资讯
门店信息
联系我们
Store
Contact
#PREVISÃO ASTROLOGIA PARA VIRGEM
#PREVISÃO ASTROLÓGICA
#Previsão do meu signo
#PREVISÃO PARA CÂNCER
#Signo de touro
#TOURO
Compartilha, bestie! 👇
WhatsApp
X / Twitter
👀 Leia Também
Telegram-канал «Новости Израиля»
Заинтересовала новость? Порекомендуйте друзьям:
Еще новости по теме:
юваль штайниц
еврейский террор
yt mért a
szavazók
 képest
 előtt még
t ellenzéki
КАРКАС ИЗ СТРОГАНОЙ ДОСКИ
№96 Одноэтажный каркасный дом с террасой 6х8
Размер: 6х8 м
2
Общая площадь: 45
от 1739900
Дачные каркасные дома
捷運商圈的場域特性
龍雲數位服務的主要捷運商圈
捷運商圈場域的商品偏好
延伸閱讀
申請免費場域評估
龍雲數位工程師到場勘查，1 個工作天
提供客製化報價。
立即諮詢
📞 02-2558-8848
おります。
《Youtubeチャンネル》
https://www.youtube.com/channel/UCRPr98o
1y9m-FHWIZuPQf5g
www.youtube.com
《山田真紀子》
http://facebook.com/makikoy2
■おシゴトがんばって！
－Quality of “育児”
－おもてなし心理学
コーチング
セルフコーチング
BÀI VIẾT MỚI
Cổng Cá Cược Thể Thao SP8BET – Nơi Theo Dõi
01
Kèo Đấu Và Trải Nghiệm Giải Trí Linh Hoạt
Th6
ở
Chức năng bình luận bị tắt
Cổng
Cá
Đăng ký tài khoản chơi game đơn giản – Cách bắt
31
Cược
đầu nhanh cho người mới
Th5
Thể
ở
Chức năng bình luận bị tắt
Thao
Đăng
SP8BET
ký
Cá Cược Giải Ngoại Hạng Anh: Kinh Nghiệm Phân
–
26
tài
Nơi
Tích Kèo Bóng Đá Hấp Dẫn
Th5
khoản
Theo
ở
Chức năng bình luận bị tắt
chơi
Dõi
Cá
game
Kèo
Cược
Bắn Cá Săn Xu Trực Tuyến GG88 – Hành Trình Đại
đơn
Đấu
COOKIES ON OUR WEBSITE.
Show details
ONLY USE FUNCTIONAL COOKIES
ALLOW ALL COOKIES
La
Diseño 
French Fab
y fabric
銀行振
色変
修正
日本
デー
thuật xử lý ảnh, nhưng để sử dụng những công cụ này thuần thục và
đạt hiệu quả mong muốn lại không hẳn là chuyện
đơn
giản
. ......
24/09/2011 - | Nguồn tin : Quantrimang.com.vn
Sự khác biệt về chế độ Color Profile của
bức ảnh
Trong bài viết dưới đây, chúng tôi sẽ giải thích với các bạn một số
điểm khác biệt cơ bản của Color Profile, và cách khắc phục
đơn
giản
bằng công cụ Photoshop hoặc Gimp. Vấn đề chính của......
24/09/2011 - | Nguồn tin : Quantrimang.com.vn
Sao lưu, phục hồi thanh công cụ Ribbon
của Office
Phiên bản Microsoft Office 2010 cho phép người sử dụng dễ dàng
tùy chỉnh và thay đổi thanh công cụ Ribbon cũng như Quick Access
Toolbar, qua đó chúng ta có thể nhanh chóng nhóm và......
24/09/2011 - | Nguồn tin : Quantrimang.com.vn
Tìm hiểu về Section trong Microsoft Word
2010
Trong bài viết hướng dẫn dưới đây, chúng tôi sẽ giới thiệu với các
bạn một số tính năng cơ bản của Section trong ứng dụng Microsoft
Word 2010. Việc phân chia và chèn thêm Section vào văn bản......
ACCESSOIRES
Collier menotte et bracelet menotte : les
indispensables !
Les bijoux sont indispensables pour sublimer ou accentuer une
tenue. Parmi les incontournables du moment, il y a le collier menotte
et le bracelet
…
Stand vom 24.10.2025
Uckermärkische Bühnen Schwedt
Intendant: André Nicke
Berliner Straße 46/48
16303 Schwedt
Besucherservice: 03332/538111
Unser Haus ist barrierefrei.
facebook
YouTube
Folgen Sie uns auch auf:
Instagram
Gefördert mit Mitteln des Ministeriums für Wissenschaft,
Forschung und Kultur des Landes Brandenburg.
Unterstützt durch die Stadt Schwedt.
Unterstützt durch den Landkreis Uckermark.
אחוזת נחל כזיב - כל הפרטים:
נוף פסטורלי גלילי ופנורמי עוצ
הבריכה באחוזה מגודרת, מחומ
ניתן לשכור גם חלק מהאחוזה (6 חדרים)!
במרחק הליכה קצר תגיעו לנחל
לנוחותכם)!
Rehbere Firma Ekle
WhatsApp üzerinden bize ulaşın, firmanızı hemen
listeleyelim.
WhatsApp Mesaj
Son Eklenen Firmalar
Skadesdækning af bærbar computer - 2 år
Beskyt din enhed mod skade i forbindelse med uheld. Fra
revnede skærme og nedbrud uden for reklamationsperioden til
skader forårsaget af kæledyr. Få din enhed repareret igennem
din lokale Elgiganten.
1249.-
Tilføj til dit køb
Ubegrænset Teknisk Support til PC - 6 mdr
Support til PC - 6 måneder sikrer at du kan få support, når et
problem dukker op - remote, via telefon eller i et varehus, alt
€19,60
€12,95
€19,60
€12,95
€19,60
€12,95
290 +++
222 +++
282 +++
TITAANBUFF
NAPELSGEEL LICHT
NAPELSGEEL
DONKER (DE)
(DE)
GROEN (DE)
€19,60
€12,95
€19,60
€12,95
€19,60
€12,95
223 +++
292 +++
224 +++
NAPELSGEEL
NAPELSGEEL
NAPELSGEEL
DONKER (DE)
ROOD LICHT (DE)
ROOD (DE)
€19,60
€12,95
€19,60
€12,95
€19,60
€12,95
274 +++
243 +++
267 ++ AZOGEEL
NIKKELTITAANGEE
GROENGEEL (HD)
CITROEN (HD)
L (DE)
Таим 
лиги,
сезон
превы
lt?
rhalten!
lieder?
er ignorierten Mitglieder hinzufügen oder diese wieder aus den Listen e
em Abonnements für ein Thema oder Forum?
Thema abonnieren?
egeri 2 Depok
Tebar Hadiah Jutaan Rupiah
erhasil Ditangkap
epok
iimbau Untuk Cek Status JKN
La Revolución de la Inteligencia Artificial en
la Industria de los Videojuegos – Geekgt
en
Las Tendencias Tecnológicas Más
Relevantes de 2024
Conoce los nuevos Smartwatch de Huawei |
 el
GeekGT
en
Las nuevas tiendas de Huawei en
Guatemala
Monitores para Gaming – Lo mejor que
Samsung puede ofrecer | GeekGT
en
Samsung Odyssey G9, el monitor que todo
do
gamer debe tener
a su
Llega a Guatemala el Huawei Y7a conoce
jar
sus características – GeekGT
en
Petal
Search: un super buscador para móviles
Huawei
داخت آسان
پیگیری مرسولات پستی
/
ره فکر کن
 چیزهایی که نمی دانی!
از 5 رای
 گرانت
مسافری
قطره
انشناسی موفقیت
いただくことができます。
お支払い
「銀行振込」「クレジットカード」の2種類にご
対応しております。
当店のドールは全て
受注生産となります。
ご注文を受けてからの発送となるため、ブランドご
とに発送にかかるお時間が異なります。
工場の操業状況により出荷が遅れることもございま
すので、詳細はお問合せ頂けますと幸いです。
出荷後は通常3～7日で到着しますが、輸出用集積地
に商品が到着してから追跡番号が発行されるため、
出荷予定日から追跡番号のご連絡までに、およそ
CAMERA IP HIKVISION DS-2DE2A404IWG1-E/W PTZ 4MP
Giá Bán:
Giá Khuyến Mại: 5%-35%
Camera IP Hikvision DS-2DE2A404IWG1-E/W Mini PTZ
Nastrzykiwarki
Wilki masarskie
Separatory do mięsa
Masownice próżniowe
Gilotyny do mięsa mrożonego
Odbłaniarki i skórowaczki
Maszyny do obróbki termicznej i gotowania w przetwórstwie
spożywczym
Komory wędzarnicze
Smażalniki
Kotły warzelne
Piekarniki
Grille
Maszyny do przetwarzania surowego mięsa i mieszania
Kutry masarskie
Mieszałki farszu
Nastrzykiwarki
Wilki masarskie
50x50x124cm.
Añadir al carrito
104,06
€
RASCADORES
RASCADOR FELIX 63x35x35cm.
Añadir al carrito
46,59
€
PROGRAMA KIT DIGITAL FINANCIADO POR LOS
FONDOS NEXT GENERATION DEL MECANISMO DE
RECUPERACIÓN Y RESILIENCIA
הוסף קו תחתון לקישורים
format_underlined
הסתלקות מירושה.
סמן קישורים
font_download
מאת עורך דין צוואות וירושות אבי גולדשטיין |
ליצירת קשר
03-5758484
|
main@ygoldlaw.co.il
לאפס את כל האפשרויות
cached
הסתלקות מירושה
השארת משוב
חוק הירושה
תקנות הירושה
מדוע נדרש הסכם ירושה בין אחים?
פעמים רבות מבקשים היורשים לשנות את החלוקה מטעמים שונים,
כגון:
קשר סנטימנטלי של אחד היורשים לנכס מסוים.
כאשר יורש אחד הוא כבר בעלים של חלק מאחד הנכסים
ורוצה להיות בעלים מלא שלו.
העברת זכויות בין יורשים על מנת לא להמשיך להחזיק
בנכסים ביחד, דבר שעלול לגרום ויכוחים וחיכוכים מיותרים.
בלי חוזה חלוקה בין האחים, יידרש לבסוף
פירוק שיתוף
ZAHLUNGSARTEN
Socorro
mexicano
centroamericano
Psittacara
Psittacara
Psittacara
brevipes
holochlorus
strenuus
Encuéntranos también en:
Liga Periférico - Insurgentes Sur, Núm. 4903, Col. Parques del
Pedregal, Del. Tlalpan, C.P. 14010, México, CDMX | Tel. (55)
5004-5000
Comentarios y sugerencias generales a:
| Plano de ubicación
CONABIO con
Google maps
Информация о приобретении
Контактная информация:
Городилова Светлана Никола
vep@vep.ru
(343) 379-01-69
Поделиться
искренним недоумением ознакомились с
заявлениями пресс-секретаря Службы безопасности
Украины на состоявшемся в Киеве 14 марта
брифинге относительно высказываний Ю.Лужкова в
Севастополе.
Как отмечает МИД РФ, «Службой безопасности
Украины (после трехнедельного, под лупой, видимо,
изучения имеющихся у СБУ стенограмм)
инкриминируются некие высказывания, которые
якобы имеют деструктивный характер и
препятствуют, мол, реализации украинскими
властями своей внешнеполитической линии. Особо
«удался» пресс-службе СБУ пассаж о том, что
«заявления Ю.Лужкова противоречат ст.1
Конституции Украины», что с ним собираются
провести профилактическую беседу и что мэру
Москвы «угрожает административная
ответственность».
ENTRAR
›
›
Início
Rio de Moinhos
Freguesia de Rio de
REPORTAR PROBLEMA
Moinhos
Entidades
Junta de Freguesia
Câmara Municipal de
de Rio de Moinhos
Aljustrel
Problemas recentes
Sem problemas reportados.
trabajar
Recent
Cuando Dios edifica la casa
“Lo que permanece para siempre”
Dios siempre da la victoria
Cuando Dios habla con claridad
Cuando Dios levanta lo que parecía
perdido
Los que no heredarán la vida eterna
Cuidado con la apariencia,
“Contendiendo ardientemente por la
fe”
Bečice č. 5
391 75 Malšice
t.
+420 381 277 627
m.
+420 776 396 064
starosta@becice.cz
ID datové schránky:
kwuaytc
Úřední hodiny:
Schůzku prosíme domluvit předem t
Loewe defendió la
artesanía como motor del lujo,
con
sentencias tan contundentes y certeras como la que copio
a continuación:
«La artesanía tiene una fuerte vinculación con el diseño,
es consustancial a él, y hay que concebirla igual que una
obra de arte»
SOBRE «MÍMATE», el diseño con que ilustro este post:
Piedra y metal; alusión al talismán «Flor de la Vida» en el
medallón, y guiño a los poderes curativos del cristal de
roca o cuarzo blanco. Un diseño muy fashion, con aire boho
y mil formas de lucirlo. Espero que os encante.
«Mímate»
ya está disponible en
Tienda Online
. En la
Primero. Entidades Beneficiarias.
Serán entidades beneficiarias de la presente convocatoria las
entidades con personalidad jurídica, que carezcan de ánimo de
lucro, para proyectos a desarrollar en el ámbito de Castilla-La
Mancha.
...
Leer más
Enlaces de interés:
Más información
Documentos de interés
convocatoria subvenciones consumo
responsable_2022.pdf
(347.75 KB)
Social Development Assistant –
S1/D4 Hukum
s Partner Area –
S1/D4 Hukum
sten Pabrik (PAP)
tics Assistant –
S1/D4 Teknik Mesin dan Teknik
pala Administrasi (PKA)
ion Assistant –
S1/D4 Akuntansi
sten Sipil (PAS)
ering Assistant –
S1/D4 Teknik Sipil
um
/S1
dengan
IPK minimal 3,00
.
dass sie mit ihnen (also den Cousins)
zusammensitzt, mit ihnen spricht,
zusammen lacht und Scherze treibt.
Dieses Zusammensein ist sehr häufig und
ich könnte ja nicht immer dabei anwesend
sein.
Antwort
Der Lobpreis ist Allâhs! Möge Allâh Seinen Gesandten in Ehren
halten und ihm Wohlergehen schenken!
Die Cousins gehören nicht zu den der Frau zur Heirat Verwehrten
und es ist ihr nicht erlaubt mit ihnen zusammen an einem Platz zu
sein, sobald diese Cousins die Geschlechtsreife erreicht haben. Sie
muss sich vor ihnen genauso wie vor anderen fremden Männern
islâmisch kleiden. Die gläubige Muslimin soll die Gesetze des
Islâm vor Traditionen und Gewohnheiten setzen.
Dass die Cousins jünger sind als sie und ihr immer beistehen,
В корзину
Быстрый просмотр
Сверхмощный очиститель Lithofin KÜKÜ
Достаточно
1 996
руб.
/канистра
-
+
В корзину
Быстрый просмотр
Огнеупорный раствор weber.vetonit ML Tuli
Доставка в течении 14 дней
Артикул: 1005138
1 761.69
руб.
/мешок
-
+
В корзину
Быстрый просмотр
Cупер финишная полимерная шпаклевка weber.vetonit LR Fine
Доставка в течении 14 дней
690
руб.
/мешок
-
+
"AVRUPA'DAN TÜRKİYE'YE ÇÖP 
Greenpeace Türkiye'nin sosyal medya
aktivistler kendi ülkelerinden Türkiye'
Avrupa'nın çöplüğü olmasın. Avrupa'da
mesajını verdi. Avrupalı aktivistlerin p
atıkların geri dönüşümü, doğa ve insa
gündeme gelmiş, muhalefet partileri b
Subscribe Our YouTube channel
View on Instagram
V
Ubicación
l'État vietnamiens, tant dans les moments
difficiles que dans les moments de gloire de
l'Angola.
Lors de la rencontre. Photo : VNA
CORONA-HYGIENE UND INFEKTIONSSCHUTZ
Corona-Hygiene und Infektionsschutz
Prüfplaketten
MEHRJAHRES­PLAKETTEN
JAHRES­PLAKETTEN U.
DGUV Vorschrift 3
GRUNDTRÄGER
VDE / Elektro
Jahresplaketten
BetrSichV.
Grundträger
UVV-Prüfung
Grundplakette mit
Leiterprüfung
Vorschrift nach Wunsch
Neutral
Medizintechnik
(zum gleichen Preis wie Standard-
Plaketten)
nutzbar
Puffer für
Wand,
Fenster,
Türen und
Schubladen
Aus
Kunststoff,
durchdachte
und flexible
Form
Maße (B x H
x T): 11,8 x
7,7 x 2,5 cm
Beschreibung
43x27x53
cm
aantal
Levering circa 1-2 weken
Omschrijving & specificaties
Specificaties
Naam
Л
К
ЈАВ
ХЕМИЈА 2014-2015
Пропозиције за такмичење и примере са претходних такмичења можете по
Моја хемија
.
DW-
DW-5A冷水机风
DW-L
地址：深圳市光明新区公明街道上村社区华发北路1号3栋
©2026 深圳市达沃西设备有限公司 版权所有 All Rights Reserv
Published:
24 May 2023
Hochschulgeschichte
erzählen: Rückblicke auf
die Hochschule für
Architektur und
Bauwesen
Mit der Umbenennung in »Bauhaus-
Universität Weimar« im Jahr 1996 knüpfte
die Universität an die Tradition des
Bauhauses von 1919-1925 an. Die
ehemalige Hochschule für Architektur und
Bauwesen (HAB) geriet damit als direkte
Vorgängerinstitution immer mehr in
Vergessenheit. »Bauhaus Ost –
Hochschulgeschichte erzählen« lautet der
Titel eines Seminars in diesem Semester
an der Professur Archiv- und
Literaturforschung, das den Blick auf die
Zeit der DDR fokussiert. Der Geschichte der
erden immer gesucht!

◆ Task directions ◆
Where a line of the records has the string "công", copy that line.

◆ Answer to this task ◆
thuật xử lý ảnh, nhưng để sử dụng những công cụ này thuần thục và
bằng công cụ Photoshop hoặc Gimp. Vấn đề chính của......
Sao lưu, phục hồi thanh công cụ Ribbon
tùy chỉnh và thay đổi thanh công cụ Ribbon cũng như Quick Access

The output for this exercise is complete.